WORK INSTRUCTIONS: Beginning with the line containing "Segment regions of right", transcribe every line exactly down to the last one in the records below, and drop the pictures.

DATASET ENTRIES:
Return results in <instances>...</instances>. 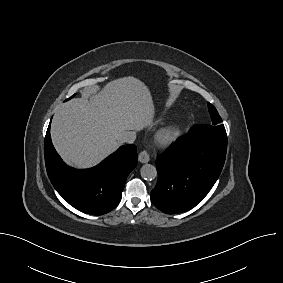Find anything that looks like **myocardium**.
<instances>
[{
    "label": "myocardium",
    "instance_id": "1",
    "mask_svg": "<svg viewBox=\"0 0 283 283\" xmlns=\"http://www.w3.org/2000/svg\"><path fill=\"white\" fill-rule=\"evenodd\" d=\"M181 131L177 125H167L156 134V141L161 146H169L180 137Z\"/></svg>",
    "mask_w": 283,
    "mask_h": 283
}]
</instances>
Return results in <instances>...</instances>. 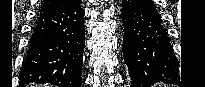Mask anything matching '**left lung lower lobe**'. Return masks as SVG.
<instances>
[{
	"instance_id": "obj_1",
	"label": "left lung lower lobe",
	"mask_w": 205,
	"mask_h": 87,
	"mask_svg": "<svg viewBox=\"0 0 205 87\" xmlns=\"http://www.w3.org/2000/svg\"><path fill=\"white\" fill-rule=\"evenodd\" d=\"M123 55L131 87L175 81L178 73L170 39L152 0H122Z\"/></svg>"
}]
</instances>
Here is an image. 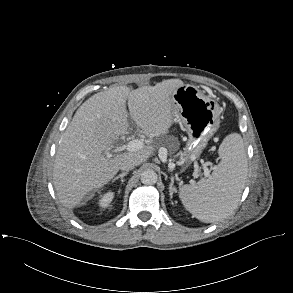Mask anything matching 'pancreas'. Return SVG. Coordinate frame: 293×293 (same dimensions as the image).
<instances>
[{"label":"pancreas","mask_w":293,"mask_h":293,"mask_svg":"<svg viewBox=\"0 0 293 293\" xmlns=\"http://www.w3.org/2000/svg\"><path fill=\"white\" fill-rule=\"evenodd\" d=\"M176 150H177V147H175V148L170 147V151H171V152H174V151H176Z\"/></svg>","instance_id":"pancreas-1"}]
</instances>
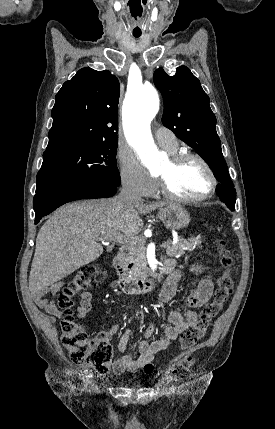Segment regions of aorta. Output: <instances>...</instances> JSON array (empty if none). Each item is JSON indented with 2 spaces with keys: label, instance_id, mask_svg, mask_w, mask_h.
Listing matches in <instances>:
<instances>
[{
  "label": "aorta",
  "instance_id": "1",
  "mask_svg": "<svg viewBox=\"0 0 275 429\" xmlns=\"http://www.w3.org/2000/svg\"><path fill=\"white\" fill-rule=\"evenodd\" d=\"M159 107L160 99L152 85H140L130 90L123 105L125 136L151 172L160 167V156L150 131V123Z\"/></svg>",
  "mask_w": 275,
  "mask_h": 429
}]
</instances>
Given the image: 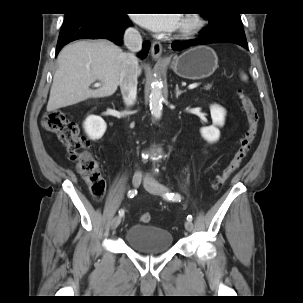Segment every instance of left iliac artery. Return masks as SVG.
I'll use <instances>...</instances> for the list:
<instances>
[{
    "instance_id": "44dca946",
    "label": "left iliac artery",
    "mask_w": 303,
    "mask_h": 303,
    "mask_svg": "<svg viewBox=\"0 0 303 303\" xmlns=\"http://www.w3.org/2000/svg\"><path fill=\"white\" fill-rule=\"evenodd\" d=\"M165 198H167V199H169V200H172V201H179L180 202V200H181V196H180V194H178V193H167L166 195H165ZM192 215H188L187 216V220L188 221H192Z\"/></svg>"
}]
</instances>
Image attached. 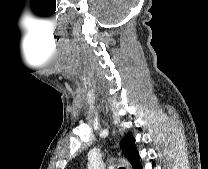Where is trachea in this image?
I'll return each instance as SVG.
<instances>
[{
	"instance_id": "1",
	"label": "trachea",
	"mask_w": 208,
	"mask_h": 169,
	"mask_svg": "<svg viewBox=\"0 0 208 169\" xmlns=\"http://www.w3.org/2000/svg\"><path fill=\"white\" fill-rule=\"evenodd\" d=\"M119 169H125L124 167H120Z\"/></svg>"
}]
</instances>
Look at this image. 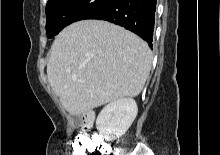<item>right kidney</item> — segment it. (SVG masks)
<instances>
[{"mask_svg":"<svg viewBox=\"0 0 220 155\" xmlns=\"http://www.w3.org/2000/svg\"><path fill=\"white\" fill-rule=\"evenodd\" d=\"M135 100L122 98L105 106L96 120L99 134L106 140L119 138L126 133L137 116Z\"/></svg>","mask_w":220,"mask_h":155,"instance_id":"obj_1","label":"right kidney"}]
</instances>
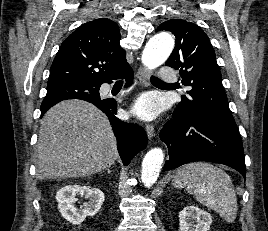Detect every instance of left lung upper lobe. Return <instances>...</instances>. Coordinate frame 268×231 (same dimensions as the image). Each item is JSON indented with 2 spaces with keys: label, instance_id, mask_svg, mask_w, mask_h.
Segmentation results:
<instances>
[{
  "label": "left lung upper lobe",
  "instance_id": "1",
  "mask_svg": "<svg viewBox=\"0 0 268 231\" xmlns=\"http://www.w3.org/2000/svg\"><path fill=\"white\" fill-rule=\"evenodd\" d=\"M174 34L175 48L166 65L179 69L181 83L191 86L174 112L186 117L210 119L238 130L228 106L222 76L214 49L205 32L196 24L181 19L162 23L157 31Z\"/></svg>",
  "mask_w": 268,
  "mask_h": 231
}]
</instances>
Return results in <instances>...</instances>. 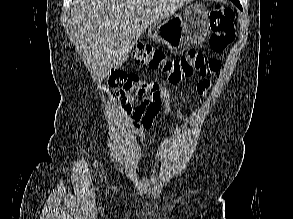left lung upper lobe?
Here are the masks:
<instances>
[{
    "mask_svg": "<svg viewBox=\"0 0 293 219\" xmlns=\"http://www.w3.org/2000/svg\"><path fill=\"white\" fill-rule=\"evenodd\" d=\"M235 5L240 4L239 0H231Z\"/></svg>",
    "mask_w": 293,
    "mask_h": 219,
    "instance_id": "left-lung-upper-lobe-1",
    "label": "left lung upper lobe"
}]
</instances>
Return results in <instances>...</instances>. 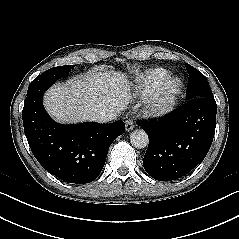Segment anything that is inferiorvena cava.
Returning a JSON list of instances; mask_svg holds the SVG:
<instances>
[{
  "instance_id": "obj_1",
  "label": "inferior vena cava",
  "mask_w": 239,
  "mask_h": 239,
  "mask_svg": "<svg viewBox=\"0 0 239 239\" xmlns=\"http://www.w3.org/2000/svg\"><path fill=\"white\" fill-rule=\"evenodd\" d=\"M116 118V114L114 113H106L104 111H100L94 116V120L100 123H107Z\"/></svg>"
}]
</instances>
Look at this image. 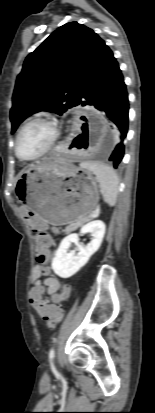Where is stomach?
<instances>
[{
    "label": "stomach",
    "mask_w": 155,
    "mask_h": 413,
    "mask_svg": "<svg viewBox=\"0 0 155 413\" xmlns=\"http://www.w3.org/2000/svg\"><path fill=\"white\" fill-rule=\"evenodd\" d=\"M15 194L35 216L60 226L87 220L98 204L99 185L86 169L46 162L20 172Z\"/></svg>",
    "instance_id": "stomach-1"
}]
</instances>
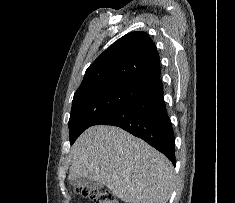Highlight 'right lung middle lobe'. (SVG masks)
Segmentation results:
<instances>
[{
  "label": "right lung middle lobe",
  "mask_w": 235,
  "mask_h": 203,
  "mask_svg": "<svg viewBox=\"0 0 235 203\" xmlns=\"http://www.w3.org/2000/svg\"><path fill=\"white\" fill-rule=\"evenodd\" d=\"M147 88L133 82L111 81L77 90L69 119L70 144L100 118L137 97Z\"/></svg>",
  "instance_id": "obj_1"
}]
</instances>
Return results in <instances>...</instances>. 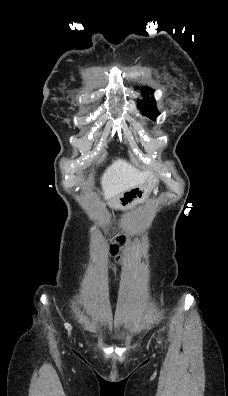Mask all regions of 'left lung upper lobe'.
<instances>
[{"label": "left lung upper lobe", "mask_w": 228, "mask_h": 396, "mask_svg": "<svg viewBox=\"0 0 228 396\" xmlns=\"http://www.w3.org/2000/svg\"><path fill=\"white\" fill-rule=\"evenodd\" d=\"M144 95V100H141L138 104L139 109L142 114L147 117L155 120V118L159 115L158 110L156 108V103L153 97H149V94H152L154 91L150 88H144L142 90Z\"/></svg>", "instance_id": "5c2ea615"}]
</instances>
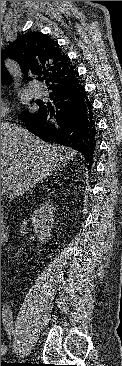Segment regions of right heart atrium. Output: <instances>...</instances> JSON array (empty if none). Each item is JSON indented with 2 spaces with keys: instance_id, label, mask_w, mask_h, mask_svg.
Returning <instances> with one entry per match:
<instances>
[{
  "instance_id": "d8ad5b80",
  "label": "right heart atrium",
  "mask_w": 122,
  "mask_h": 366,
  "mask_svg": "<svg viewBox=\"0 0 122 366\" xmlns=\"http://www.w3.org/2000/svg\"><path fill=\"white\" fill-rule=\"evenodd\" d=\"M10 111V107L8 103L1 98V119L4 118L7 113Z\"/></svg>"
}]
</instances>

RESULT FOR THIS TASK:
Segment regions of right heart atrium. Output: <instances>...</instances> JSON array (empty if none). Each item is JSON indented with 2 spaces with keys: instance_id, label, mask_w, mask_h, mask_svg.
Returning <instances> with one entry per match:
<instances>
[{
  "instance_id": "d8ad5b80",
  "label": "right heart atrium",
  "mask_w": 122,
  "mask_h": 366,
  "mask_svg": "<svg viewBox=\"0 0 122 366\" xmlns=\"http://www.w3.org/2000/svg\"><path fill=\"white\" fill-rule=\"evenodd\" d=\"M10 111V107L8 103L1 98V119L4 118L7 113Z\"/></svg>"
}]
</instances>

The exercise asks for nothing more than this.